恋人に失望することは、本当に悪いことなのか?
人はなぜ恋人に失望するのか?
私たちが心理的に成熟していくプロセスには、「他者に失望すること」に耐える力が必要不可欠です。
少し意外に感じられるかもしれませんが、これはとても大切な成長の一部です。
大人の関係性というのは、たとえどれだけ大切な相手であっても、ある程度の「失望」を避けて通ることはできません。
それは関係がうまくいっていないからではなく、誰であっても、私たちのすべての期待やニーズを完全に満たすことはできないからです。
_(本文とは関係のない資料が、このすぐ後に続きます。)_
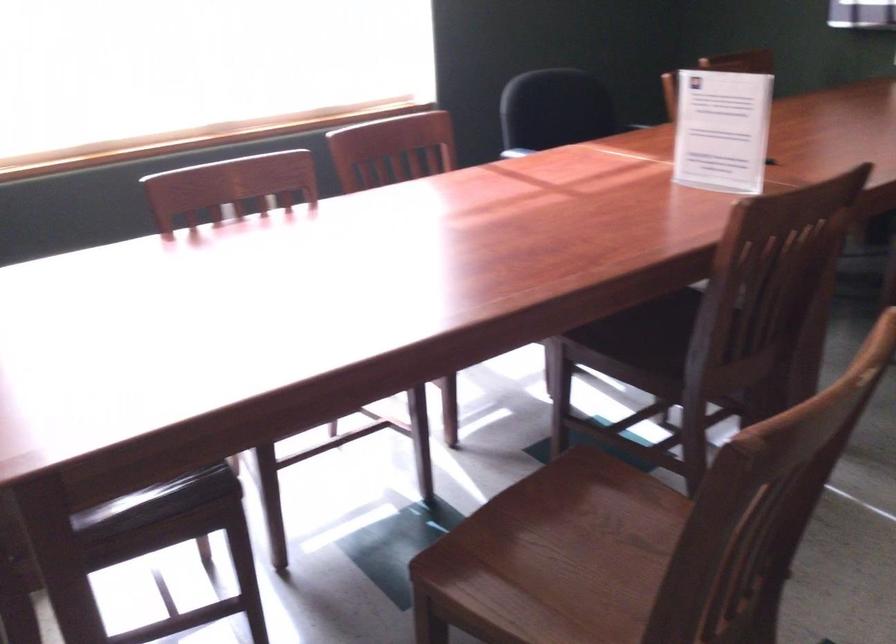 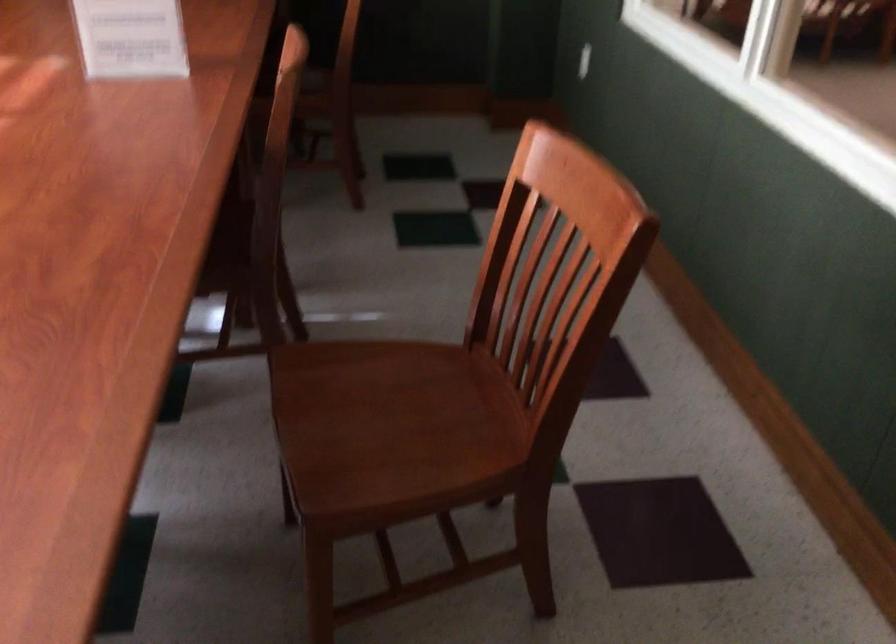 How did the camera likely rotate?

The camera rotated toward right-down. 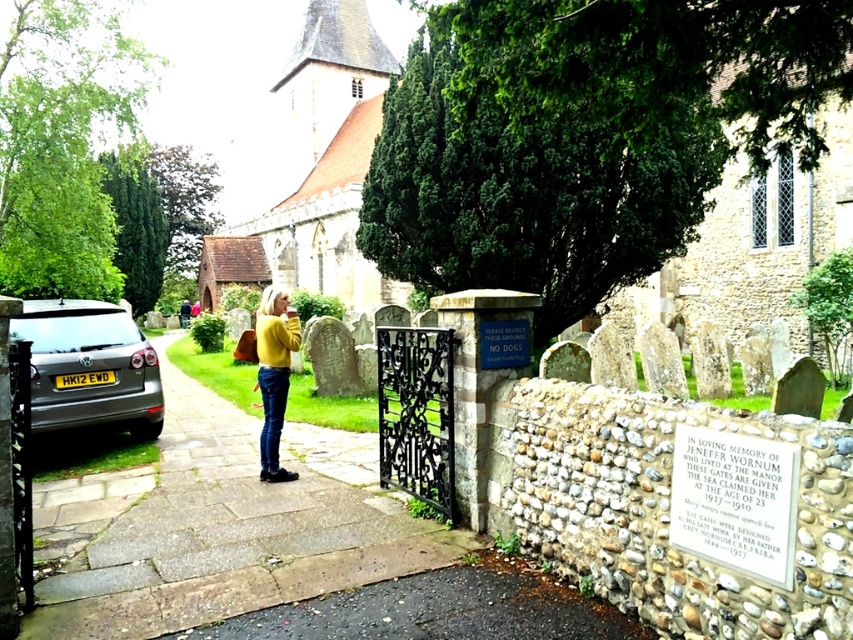 You are standing at the entrance of the graveyard and want to take a photo of the church in the background. The camera you are using has a focal length of 50mm. If you want to include the woman holding the yellow top and dark pants in your shot without moving closer, what is the minimum distance you should be from the point at coordinates point (345,160)?

The minimum distance you should be from the point at coordinates point (345,160) is 164.49 feet to ensure the woman is in frame while capturing the church in the background.

Based on the scene description, where is the silver metallic car at left located in relation to the graveyard entrance?

The silver metallic car at left is located at point (90, 368).

You are standing at the entrance of the graveyard and want to take a photo of the stone textured church at center. If your camera has a maximum focus range of 8 meters, will you be able to capture the church clearly?

The stone textured church at center is 7.73 meters away from the camera. Since the maximum focus range is 8 meters, the camera can focus on the church at that distance, so yes, you can capture it clearly. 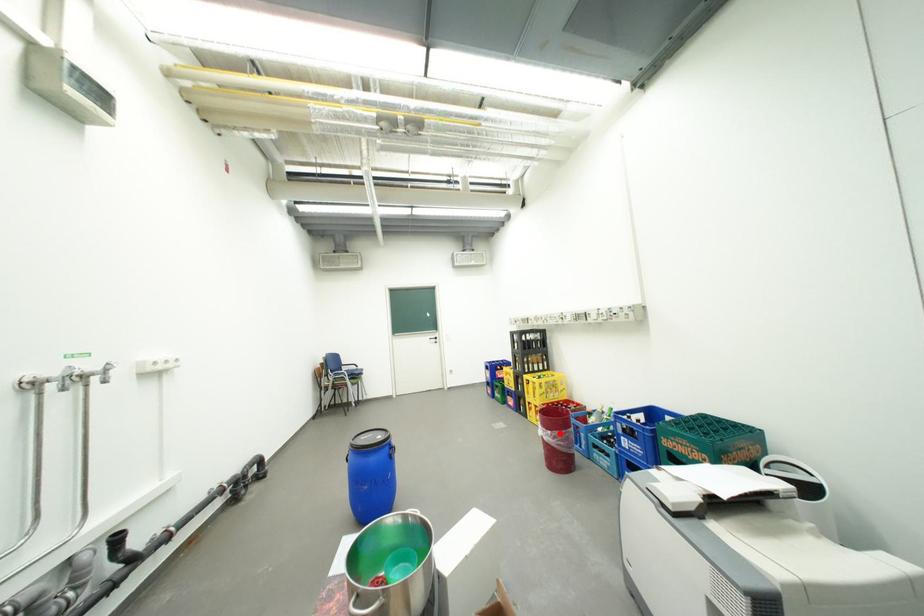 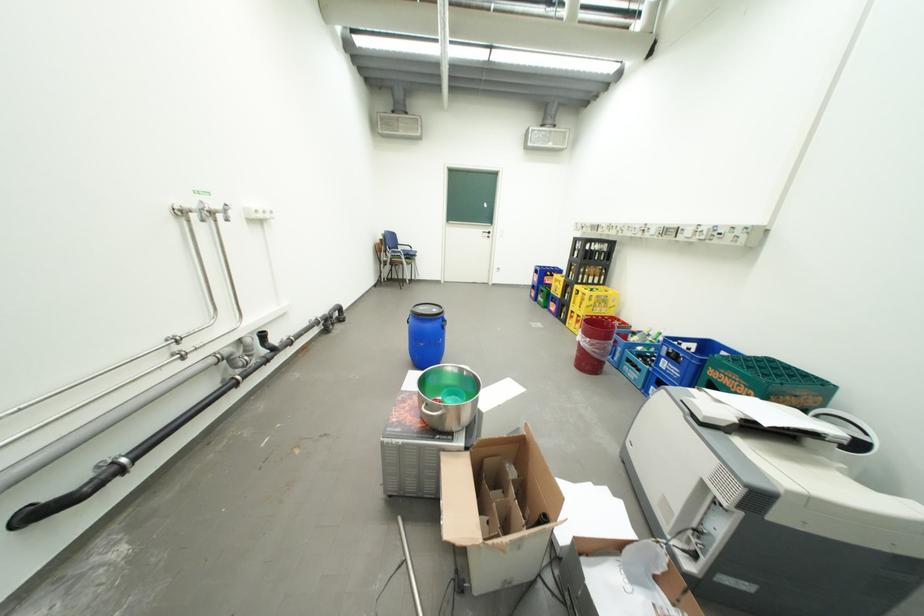 In the second image, find the point that corresponds to the highlighted location in the first image.

(599, 341) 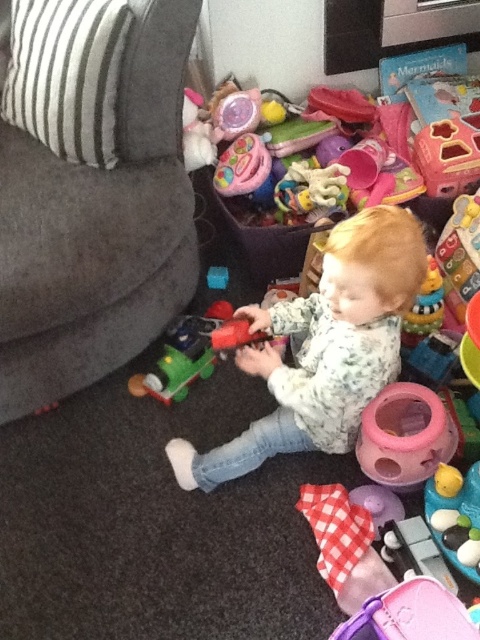 Who is lower down, gray fabric couch at left or matte plastic train at lower left?

matte plastic train at lower left

Does gray fabric couch at left appear under matte plastic train at lower left?

Incorrect, gray fabric couch at left is not positioned below matte plastic train at lower left.

Is point (22, 140) positioned before point (219, 278)?

Yes, point (22, 140) is closer to viewer.

In order to click on gray fabric couch at left in this screenshot , I will do `click(91, 192)`.

What do you see at coordinates (91, 192) in the screenshot? This screenshot has height=640, width=480. I see `gray fabric couch at left` at bounding box center [91, 192].

Does point (124, 346) come behind point (338, 451)?

Yes, point (124, 346) is farther from viewer.

At what (x,y) coordinates should I click in order to perform the action: click on gray fabric couch at left. Please return your answer as a coordinate pair (x, y). Looking at the image, I should click on (91, 192).

Is pink plastic ball at lower right above matte plastic train at lower left?

Incorrect, pink plastic ball at lower right is not positioned above matte plastic train at lower left.

Does pink plastic ball at lower right have a lesser height compared to matte plastic train at lower left?

No.

Which is in front, point (407, 481) or point (224, 285)?

Point (407, 481) is more forward.

This screenshot has width=480, height=640. In order to click on pink plastic ball at lower right in this screenshot , I will do `click(405, 435)`. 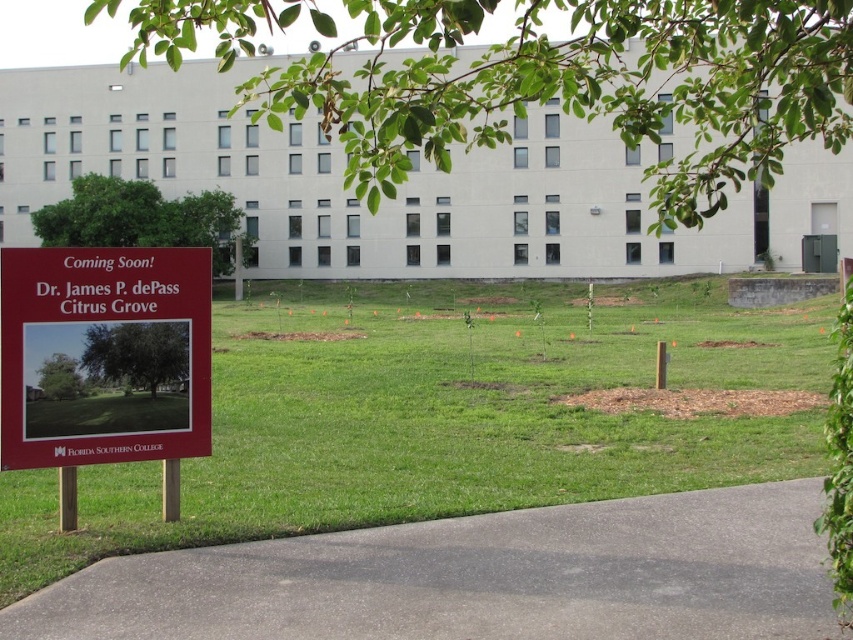 You are a visitor arriving at the Florida Southern College campus. You see a gray asphalt path at lower center and a red matte sign at lower left. Which object takes up more space in the image?

The red matte sign at lower left occupies more space in the image than the gray asphalt path at lower center, as the gray asphalt path at lower center occupies less space than red matte sign at lower left.

You are a visitor arriving at the Florida Southern College campus and see the gray asphalt path at lower center and the red matte sign at lower left. Which object is closer to the entrance of the building?

The gray asphalt path at lower center is closer to the entrance of the building because it is positioned below the red matte sign at lower left, indicating it is further away from the viewer and closer to the building entrance. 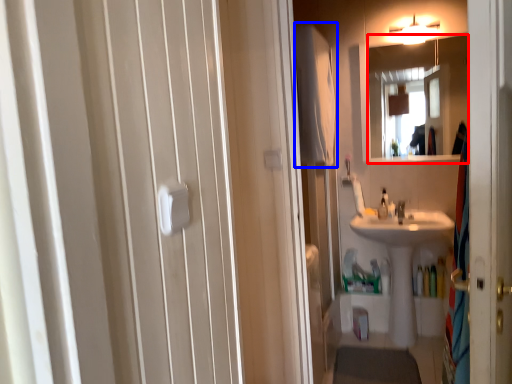 Question: Which point is further to the camera, mirror (highlighted by a red box) or bath towel (highlighted by a blue box)?

Choices:
 (A) mirror
 (B) bath towel

Answer: (A) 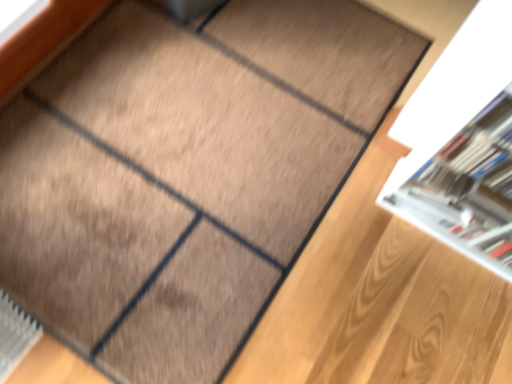 This screenshot has height=384, width=512. Describe the element at coordinates (462, 143) in the screenshot. I see `white glossy bookcase at upper right` at that location.

Looking at this image, measure the distance between point (469, 102) and camera.

Point (469, 102) is 36.50 inches away from camera.

This screenshot has width=512, height=384. I want to click on white glossy bookcase at upper right, so click(x=462, y=143).

Locate an element on the screen. This screenshot has width=512, height=384. white glossy bookcase at upper right is located at coordinates (x=462, y=143). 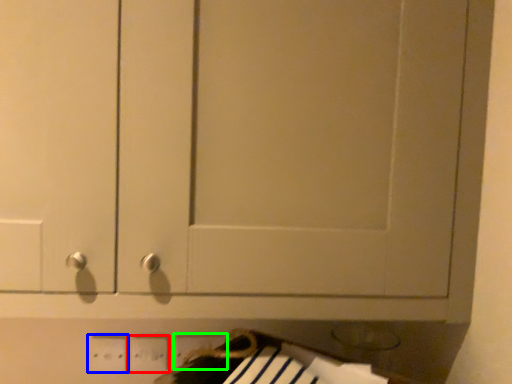 Question: Based on their relative distances, which object is farther from electric outlet (highlighted by a red box)? Choose from electric outlet (highlighted by a blue box) and electric outlet (highlighted by a green box).

Choices:
 (A) electric outlet
 (B) electric outlet

Answer: (B) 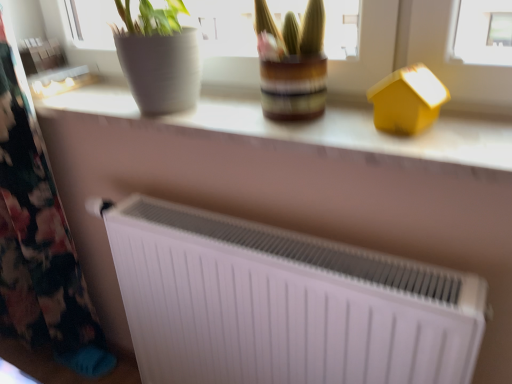 Question: Can you confirm if white matte radiator at center is bigger than yellow matte house at upper right?

Choices:
 (A) yes
 (B) no

Answer: (A)

Question: Is white matte radiator at center outside yellow matte house at upper right?

Choices:
 (A) yes
 (B) no

Answer: (A)

Question: From a real-world perspective, does white matte radiator at center stand above yellow matte house at upper right?

Choices:
 (A) yes
 (B) no

Answer: (B)

Question: Is white matte radiator at center shorter than yellow matte house at upper right?

Choices:
 (A) no
 (B) yes

Answer: (B)

Question: Is white matte radiator at center directly adjacent to yellow matte house at upper right?

Choices:
 (A) no
 (B) yes

Answer: (A)

Question: Considering the positions of yellow matte house at upper right and white matte radiator at lower center in the image, is yellow matte house at upper right taller or shorter than white matte radiator at lower center?

Choices:
 (A) short
 (B) tall

Answer: (A)

Question: Is yellow matte house at upper right inside the boundaries of white matte radiator at lower center, or outside?

Choices:
 (A) outside
 (B) inside

Answer: (A)

Question: Does point (417, 119) appear closer or farther from the camera than point (252, 281)?

Choices:
 (A) farther
 (B) closer

Answer: (B)

Question: Based on their positions, is yellow matte house at upper right located to the left or right of white matte radiator at lower center?

Choices:
 (A) left
 (B) right

Answer: (B)

Question: In terms of width, does white matte radiator at center look wider or thinner when compared to floral fabric at left?

Choices:
 (A) wide
 (B) thin

Answer: (A)

Question: Does point (265, 124) appear closer or farther from the camera than point (41, 148)?

Choices:
 (A) closer
 (B) farther

Answer: (A)

Question: Relative to floral fabric at left, is white matte radiator at center in front or behind?

Choices:
 (A) behind
 (B) front

Answer: (B)

Question: From the image's perspective, is white matte radiator at center above or below floral fabric at left?

Choices:
 (A) above
 (B) below

Answer: (A)

Question: From the image's perspective, is floral fabric at left located above or below white matte radiator at lower center?

Choices:
 (A) above
 (B) below

Answer: (A)

Question: Choose the correct answer: Is floral fabric at left inside white matte radiator at lower center or outside it?

Choices:
 (A) inside
 (B) outside

Answer: (B)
特に、子ども時代から持ち越してきた「無条件にわかってほしい」「すべてを受け入れてほしい」といった深い欲求を、誰かひとりが満たすことは不可能です。
ですが、ここで大切なのは、失望そのものが関係の失敗を意味するわけではないということ。
むしろ、それは「現実的な関係性」が築かれはじめた証でもあります。
私たちが向き合っている相手は、理想の人ではなく、ひとりの独立した心を持つ「人間」です。
そして残念ながら、この当たり前の事実に直面することは、私たちにとって時にとても苦しいことでもあります。
「大人の愛」とは、自分のことをすべて理解してくれる、完璧に満たしてくれる存在がいるはずだ、という“全能感”や幻想を手放すところから始まります。
私たちはいずれ、「誰かが自分の孤独を癒してくれる」「欠けた部分を埋めてくれる」「見捨てられた感覚を完全に消してくれる」といった思いを手放さなければなりません。
セラピーにおける失望
このような観点から考えると、セラピーの目的は「失望をなくすこと」ではなく、「失望に耐える力を育むこと」にあるとも言えます。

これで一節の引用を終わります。